Sergent-enquêteur Hippolyte Gallant was with L’unité “Cold cases” du Service des enquêtes sur les crimes contre la personne de la Sûreté du Québec. Big title. Easy translation. Provincial police. Crimes against persons. Cold case squad.

Though Hippo and I had worked a case or two since the unit’s creation in 2004, I’d never cracked his accent. It wasn’t the joual of Quebec’s Francophone working class. It was definitely not Parisian, Belgian, North African, or Swiss. Whatever its origin, Hippo’s French was a mystery to my American ear.

Fortunately, Hippo was fluently bilingual.

“Sorry, doc.” Hippo switched to English. Accented, and slang-heavy, but intelligible. “I’m downstairs parking my car. Got something to run by you.”

“LaManche just handed me an urgent case. I was heading to the morgue.”

“Ten minutes?”

Already my watch said 9:45.

“Come on up.” Resigned. Hippo would find me, anyway.

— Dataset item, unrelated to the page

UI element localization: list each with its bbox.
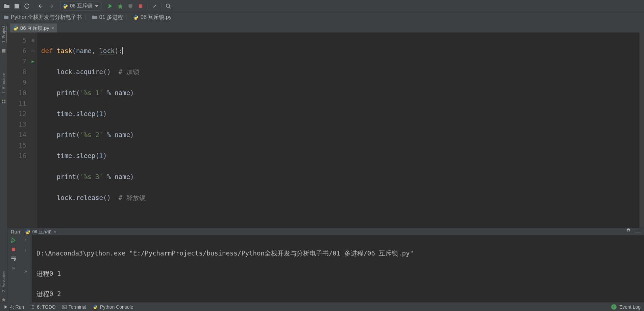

He appeared twenty minutes later. Through the observation window, I watched him work the corridor, pausing to exchange greetings with those pathologists still in their offices. He entered my lab carrying a Dunkin’ Donuts bag.

How to describe Hippo? With his extra poundage, plastic-framed glasses, and retro crew cut, he looked more like a code programmer than a cop.

Hippo crossed to my desk and parked the bag on it. I looked inside. Doughnuts.

To say Hippo wasn’t into healthy living would be like saying the Amish weren’t into Corvettes. A few members of his squad called him High Test Hippo. Ironic, since the man’s stomach was perpetually upset.

Hippo helped himself to a maple syrup frosted. I went with chocolate.

“Figured you mighta skipped breakfast.”

“Mm.” I’d eaten a bagel with cream cheese and a half pint of raspberries.

“That your urgent case?” Hippo chin-cocked the construction site lamb chops and poultry.

“No.” I didn’t elaborate. It was already past ten. And my mouth was full of chocolate and dough.

“Want your take on something.”

“I do have to get downstairs.”

Hippo dragged a chair toward my desk. “Ten minutes, I’m outta here.” Settling, he licked sugar from his fingers. I handed him a tissue. “It’s not something you gotta do.”

I hand-gestured “Give it to me.”

“It’s bones. I haven’t seen the actual stuff. This comes from an SQ buddy. He’s been with the provincial police for eighteen years, and was just transferred from Rimouski to Gatineau. We had a few beers when he was passing through Montreal.”

I nodded, really thinking about the doughnuts. Had there been another maple syrup frosted in the bag?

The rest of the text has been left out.